The California State Bar recently proposed an amendment to the California Rules of Professional Conduct. The amendment would include “a duty to keep abreast of the changes in the law and law practice, including the benefits and risks associated with relevant technology” for all lawyers.
Now, it’s arguable whether that requirement would constitute a truly new duty since it’s difficult to imagine how a lawyer could be serving their client properly in a case involving ediscovery without understanding and using appropriate technology.
Nevertheless, the proposed amendment serves as a reminder that Bar Associations serve as important sources of ediscovery regulation and guidance.
In the Rules Regulating the Florida Bar Chapter 4: Rules of Professional Conduct, the Florida Bar includes the following passage regarding competence to practice:
Competent representation may also involve the association or retention of a non-lawyer
advisor of established technological competence in the field in question. Competent
representation also involves safeguarding confidential information relating to the representation, including, but not limited to, electronic transmissions and communications.
As with the Rules in New York, the Florida Bar explicitly recognizes that some lawyers are going to have difficulty with the technical side of some cases and encourages them to seek out effective help in those cases.
It’s a gross understatement to say that ediscovery law is multifaceted.
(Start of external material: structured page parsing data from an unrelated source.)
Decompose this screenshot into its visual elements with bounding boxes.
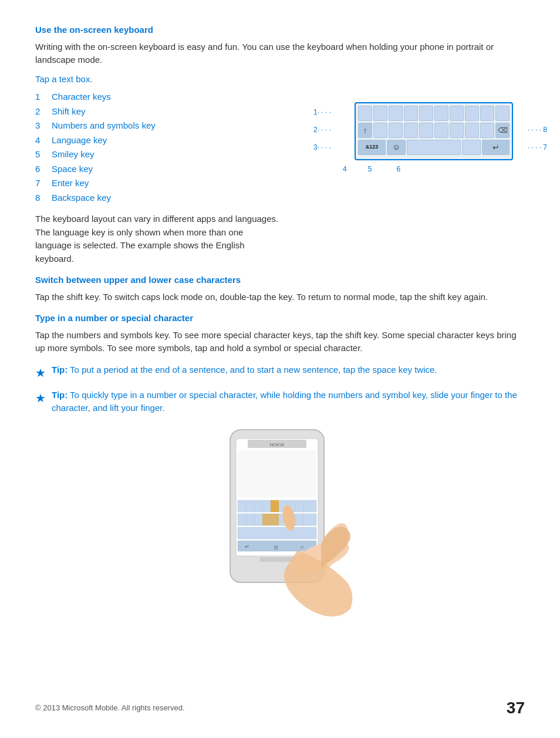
item-number: 5 <box>35 148 52 161</box>
char-key <box>480 106 494 121</box>
tip1-label: Tip: <box>52 365 68 375</box>
label-5: 5 <box>368 164 372 174</box>
footer: © 2013 Microsoft Mobile. All rights rese… <box>35 696 525 720</box>
lang-key <box>462 140 481 155</box>
section3: Type in a number or special character Ta… <box>35 312 525 355</box>
item-label: Smiley key <box>52 148 95 161</box>
char-key <box>404 123 418 138</box>
tip1-box: ★ Tip: To put a period at the end of a s… <box>35 363 525 382</box>
char-key <box>495 106 510 121</box>
num-sym-key: &123 <box>358 140 386 155</box>
svg-text:NOKIA: NOKIA <box>270 442 285 447</box>
tip2-content: To quickly type in a number or special c… <box>52 390 517 413</box>
label-4: 4 <box>343 164 347 174</box>
item-label: Enter key <box>52 177 89 190</box>
char-key <box>450 123 464 138</box>
svg-text:↵: ↵ <box>245 544 249 550</box>
list-item: 4 Language key <box>35 134 319 147</box>
item-label: Character keys <box>52 90 111 104</box>
backspace-key: ⌫ <box>495 123 510 138</box>
keyboard-parts-list: 1 Character keys 2 Shift key 3 Numbers a… <box>35 90 319 204</box>
keyboard-row-2: ↑ ⌫ <box>358 123 510 138</box>
section3-title: Type in a number or special character <box>35 312 525 325</box>
char-key <box>389 106 403 121</box>
list-item: 2 Shift key <box>35 105 319 119</box>
list-item: 3 Numbers and symbols key <box>35 119 319 133</box>
list-item: 8 Backspace key <box>35 191 319 205</box>
list-item: 7 Enter key <box>35 177 319 190</box>
section2-text: Tap the shift key. To switch caps lock m… <box>35 291 525 304</box>
item-label: Numbers and symbols key <box>52 119 156 133</box>
item-number: 7 <box>35 177 52 190</box>
intro-text: Writing with the on-screen keyboard is e… <box>35 41 525 67</box>
char-key <box>465 123 479 138</box>
keyboard-visual: ↑ ⌫ &123 ☺ ↵ <box>355 102 513 160</box>
svg-rect-30 <box>259 557 295 562</box>
smiley-key: ☺ <box>387 140 406 155</box>
keyboard-row-1 <box>358 106 510 121</box>
item-label: Shift key <box>52 105 86 119</box>
enter-key: ↵ <box>482 140 510 155</box>
shift-key: ↑ <box>358 123 372 138</box>
svg-text:|||: ||| <box>274 544 278 550</box>
svg-rect-25 <box>238 527 316 539</box>
char-key <box>450 106 464 121</box>
keyboard-row-3: &123 ☺ ↵ <box>358 140 510 155</box>
phone-illustration: NOKIA ↵ ||| ⌕ <box>35 427 525 626</box>
copyright-text: © 2013 Microsoft Mobile. All rights rese… <box>35 702 185 714</box>
item-number: 6 <box>35 163 52 176</box>
char-key <box>358 106 372 121</box>
tip2-box: ★ Tip: To quickly type in a number or sp… <box>35 389 525 415</box>
tip2-text: Tip: To quickly type in a number or spec… <box>52 389 525 415</box>
item-label: Backspace key <box>52 191 111 205</box>
char-key <box>419 123 433 138</box>
item-number: 2 <box>35 105 52 119</box>
item-number: 1 <box>35 90 52 104</box>
item-number: 4 <box>35 134 52 147</box>
char-key <box>434 106 448 121</box>
char-key <box>373 123 387 138</box>
list-section: 1 Character keys 2 Shift key 3 Numbers a… <box>35 90 319 274</box>
list-item: 5 Smiley key <box>35 148 319 161</box>
char-key <box>434 123 448 138</box>
char-key <box>373 106 387 121</box>
item-number: 8 <box>35 191 52 205</box>
row1-label-left: 1· · · · <box>313 107 331 117</box>
tip1-text: Tip: To put a period at the end of a sen… <box>52 363 437 377</box>
star-icon-2: ★ <box>35 389 46 407</box>
char-key <box>419 106 433 121</box>
char-key <box>465 106 479 121</box>
svg-rect-4 <box>238 450 316 497</box>
row3-label-left: 3· · · · <box>313 142 331 153</box>
phone-svg: NOKIA ↵ ||| ⌕ <box>198 427 362 626</box>
row3-label-right: · · · · 7 <box>528 142 547 153</box>
svg-text:⌕: ⌕ <box>301 544 303 550</box>
label-6: 6 <box>396 164 400 174</box>
section-title-keyboard: Use the on-screen keyboard <box>35 23 525 37</box>
main-content: 1 Character keys 2 Shift key 3 Numbers a… <box>35 90 525 274</box>
row2-label-right: · · · · 8 <box>528 124 547 135</box>
item-label: Language key <box>52 134 107 147</box>
char-key <box>389 123 403 138</box>
section3-text: Tap the numbers and symbols key. To see … <box>35 329 525 355</box>
item-label: Space key <box>52 163 93 176</box>
row2-label-left: 2· · · · <box>313 124 331 135</box>
char-key <box>480 123 494 138</box>
bottom-labels: 4 5 6 <box>337 164 525 174</box>
list-item: 1 Character keys <box>35 90 319 104</box>
list-item: 6 Space key <box>35 163 319 176</box>
tip2-label: Tip: <box>52 390 68 400</box>
svg-rect-24 <box>262 514 279 525</box>
page-number: 37 <box>507 696 525 720</box>
star-icon-1: ★ <box>35 364 46 382</box>
space-key <box>407 140 461 155</box>
char-key <box>404 106 418 121</box>
svg-rect-14 <box>271 500 279 512</box>
tap-instruction: Tap a text box. <box>35 73 525 86</box>
keyboard-diagram: 1· · · · 2· · · · 3· · · · · · · · 8 · ·… <box>337 90 525 174</box>
section2: Switch between upper and lower case char… <box>35 274 525 304</box>
section2-title: Switch between upper and lower case char… <box>35 274 525 287</box>
keyboard-description: The keyboard layout can vary in differen… <box>35 213 282 265</box>
item-number: 3 <box>35 119 52 133</box>
tip1-content: To put a period at the end of a sentence… <box>68 365 437 375</box>
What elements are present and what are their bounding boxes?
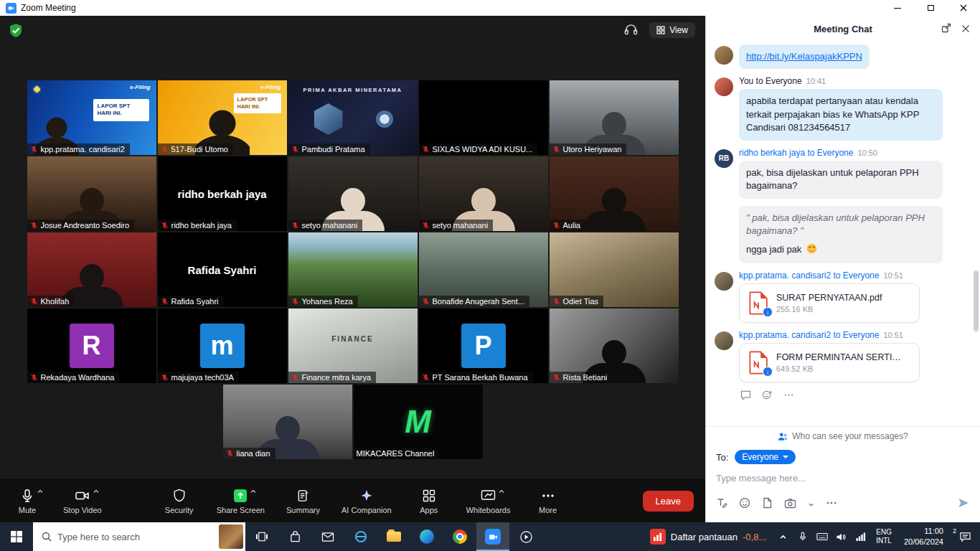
ai-companion-button[interactable]: AI Companion — [341, 488, 392, 514]
taskbar-search[interactable] — [33, 522, 245, 551]
summary-button[interactable]: Summary — [286, 488, 320, 514]
participant-tile[interactable]: setyo mahanani — [288, 156, 418, 231]
participant-tile[interactable]: PRIMA AKBAR MINERATAMA Pambudi Pratama — [288, 80, 418, 155]
mute-button[interactable]: Mute — [11, 488, 43, 514]
participant-tile[interactable]: e-Filing LAPOR SPT HARI INI. kpp.pratama… — [27, 80, 156, 155]
tray-keyboard-icon[interactable] — [812, 522, 831, 551]
taskbar-search-input[interactable] — [57, 532, 179, 542]
tray-network-icon[interactable] — [851, 522, 870, 551]
participant-tile[interactable]: Rafida Syahri Rafida Syahri — [158, 232, 287, 307]
participant-tile[interactable]: FINANCE Finance mitra karya — [288, 309, 418, 383]
chat-message-input[interactable] — [709, 467, 963, 489]
message-time: 10:51 — [883, 331, 903, 339]
participant-name: majujaya tech03A — [171, 373, 234, 382]
taskbar-edge-icon[interactable] — [410, 522, 443, 551]
language-indicator[interactable]: ENG INTL — [870, 528, 897, 546]
participant-tile[interactable]: SIXLAS WIDYA ADI KUSU... — [419, 80, 548, 155]
add-reaction-icon[interactable] — [762, 390, 773, 403]
participant-tile[interactable]: e-Filing LAPOR SPT HARI INI. 517-Budi Ut… — [158, 80, 287, 155]
start-button[interactable] — [0, 522, 33, 551]
screenshot-options-chevron[interactable] — [808, 498, 814, 511]
avatar — [715, 46, 733, 65]
taskbar-internet-explorer-icon[interactable] — [344, 522, 377, 551]
format-text-icon[interactable] — [716, 497, 727, 512]
quote-reply-icon[interactable] — [740, 390, 751, 403]
recipient-selector[interactable]: Everyone — [735, 450, 796, 464]
participant-tile[interactable]: setyo mahanani — [419, 156, 548, 231]
close-button[interactable] — [947, 0, 980, 16]
whiteboard-options-chevron[interactable] — [498, 488, 505, 495]
message-link[interactable]: http://bit.ly/KelaspajakKPPN — [746, 51, 862, 62]
participant-tile[interactable]: Bonafide Anugerah Sent... — [419, 232, 548, 307]
file-attachment[interactable]: ↓ SURAT PERNYATAAN.pdf 255.16 KB — [739, 283, 920, 323]
screenshot-icon[interactable] — [784, 498, 796, 512]
taskbar-media-player-icon[interactable] — [509, 522, 542, 551]
close-chat-icon[interactable] — [961, 23, 970, 36]
taskbar-file-explorer-icon[interactable] — [377, 522, 410, 551]
taskbar-mail-icon[interactable] — [311, 522, 344, 551]
hidden-icons-chevron[interactable] — [773, 522, 793, 551]
participant-name-label: PT Sarana Berkah Buwana — [419, 372, 533, 383]
taskbar-store-icon[interactable] — [278, 522, 311, 551]
view-label: View — [669, 25, 688, 35]
search-highlight-thumbnail[interactable] — [219, 524, 243, 549]
participant-tile[interactable]: Odiet Tias — [550, 232, 679, 307]
apps-button[interactable]: Apps — [413, 488, 445, 514]
more-actions-icon[interactable] — [783, 390, 794, 403]
share-screen-icon — [233, 489, 248, 503]
popout-chat-icon[interactable] — [941, 23, 951, 36]
stop-video-button[interactable]: Stop Video — [63, 488, 102, 514]
participant-tile[interactable]: Kholifah — [27, 232, 156, 307]
participant-name: MIKACARES Channel — [357, 449, 435, 458]
chat-message-list: http://bit.ly/KelaspajakKPPN You to Ever… — [706, 42, 980, 425]
minimize-button[interactable] — [881, 0, 914, 16]
pdf-file-icon: ↓ — [748, 351, 768, 375]
participant-tile[interactable]: Utoro Heriyawan — [550, 80, 679, 155]
taskbar-chrome-icon[interactable] — [443, 522, 476, 551]
whiteboards-label: Whiteboards — [466, 506, 511, 514]
stocks-widget[interactable]: Daftar pantauan -0,8... — [643, 522, 773, 551]
message-bubble: pak, bisa dijelaskan untuk pelaporan PPH… — [739, 161, 943, 199]
taskbar-zoom-icon[interactable] — [476, 522, 509, 551]
file-name: SURAT PERNYATAAN.pdf — [776, 293, 882, 303]
participant-tile[interactable]: R Rekadaya Wardhana — [27, 309, 156, 383]
participant-tile[interactable]: M MIKACARES Channel — [354, 385, 483, 459]
video-options-chevron[interactable] — [93, 488, 100, 495]
participant-tile[interactable]: Rista Betiani — [550, 309, 679, 383]
participant-tile[interactable]: Josue Andreanto Soediro — [27, 156, 156, 231]
share-screen-button[interactable]: Share Screen — [217, 488, 265, 514]
audio-settings-icon[interactable] — [624, 23, 638, 38]
mute-options-chevron[interactable] — [37, 488, 44, 495]
tray-speaker-icon[interactable] — [831, 522, 851, 551]
chat-scrollbar-thumb[interactable] — [974, 270, 979, 331]
participant-tile[interactable]: Aulia — [550, 156, 679, 231]
leave-button[interactable]: Leave — [643, 491, 694, 512]
participant-tile[interactable]: liana dian — [223, 385, 352, 459]
participant-tile[interactable]: m majujaya tech03A — [158, 309, 287, 383]
more-tools-icon[interactable] — [826, 497, 837, 512]
action-center-button[interactable]: 2 — [950, 522, 980, 551]
tray-microphone-icon[interactable] — [793, 522, 812, 551]
participant-tile[interactable]: P PT Sarana Berkah Buwana — [419, 309, 548, 383]
share-options-chevron[interactable] — [250, 488, 257, 495]
security-button[interactable]: Security — [164, 488, 195, 514]
task-view-button[interactable] — [245, 522, 278, 551]
stocks-label: Daftar pantauan — [671, 532, 738, 542]
more-button[interactable]: More — [532, 488, 564, 514]
participant-name-label: ridho berkah jaya — [158, 220, 237, 231]
send-message-icon[interactable] — [957, 496, 970, 512]
muted-mic-icon — [291, 222, 299, 230]
file-attachment[interactable]: ↓ FORM PERMINTAAN SERTIFIKAT... 649.52 K… — [739, 343, 920, 382]
maximize-button[interactable] — [914, 0, 947, 16]
meeting-security-shield-icon[interactable] — [9, 23, 23, 42]
emoji-icon[interactable] — [739, 497, 750, 512]
participant-tile[interactable]: ridho berkah jaya ridho berkah jaya — [158, 156, 287, 231]
participant-name: Rista Betiani — [563, 373, 608, 382]
download-icon[interactable]: ↓ — [763, 367, 773, 377]
file-attach-icon[interactable] — [762, 497, 773, 512]
taskbar-clock[interactable]: 11:00 20/06/2024 — [897, 526, 950, 547]
view-button[interactable]: View — [649, 22, 695, 38]
whiteboards-button[interactable]: Whiteboards — [466, 488, 511, 514]
participant-tile[interactable]: Yohanes Reza — [288, 232, 418, 307]
download-icon[interactable]: ↓ — [763, 307, 773, 317]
In addition to the law that every sitting judge must follow, each jurisdiction and each level of court has available to it a multitude of advisory guidelines that can affect how it interprets and gives meaning to sometimes ambiguous rules of state or federal civil procedure.
Also, lawyers must remember that, as ediscovery becomes more and more common, state bar associations are becoming less and less likely to forgive unfamiliarity with both basic and advanced technology and technique in the area of electronically stored information. State codes of professional conduct for attorneys are becoming as impactful a source of ediscovery law as the Federal Rules of Civil Procedure.